**What the task asks**
Every line below is to be given again precisely; images are to be left out.

**Data**

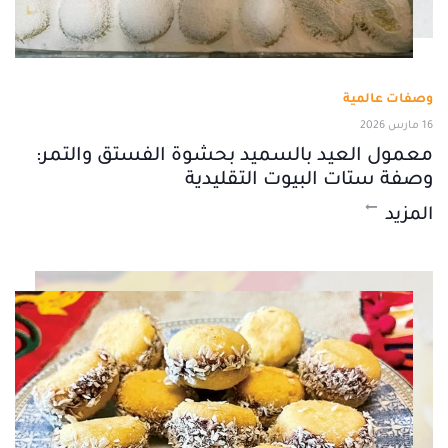
وصفات عالمية
16 مارس 2026
معمول العيد بالسميد بحشوة الفستق والتمر:
وصفة ستات البيوت التقليدية
المزيد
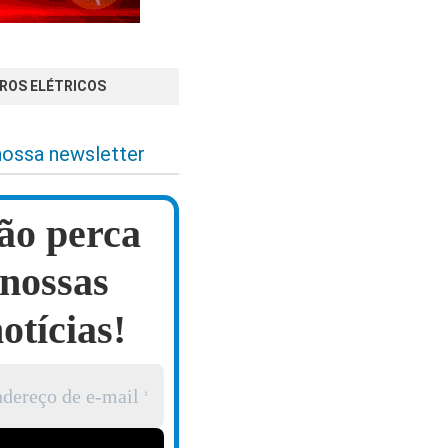
RROS ELÉTRICOS
nossa newsletter
ão perca
nossas
otícias!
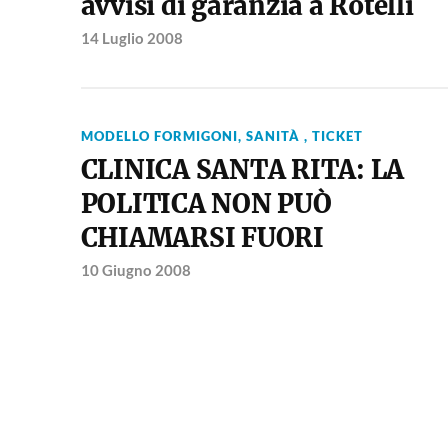
avvisi di garanzia a Rotelli
14 Luglio 2008
MODELLO FORMIGONI
,
SANITÀ , TICKET
CLINICA SANTA RITA: LA
POLITICA NON PUÒ
CHIAMARSI FUORI
10 Giugno 2008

**Exercise output**
وصفات عالمية
16 مارس 2026
معمول العيد بالسميد بحشوة الفستق والتمر:
وصفة ستات البيوت التقليدية
المزيد
RROS ELÉTRICOS
nossa newsletter
ão perca
nossas
otícias!
avvisi di garanzia a Rotelli
14 Luglio 2008
MODELLO FORMIGONI
,
SANITÀ , TICKET
CLINICA SANTA RITA: LA
POLITICA NON PUÒ
CHIAMARSI FUORI
10 Giugno 2008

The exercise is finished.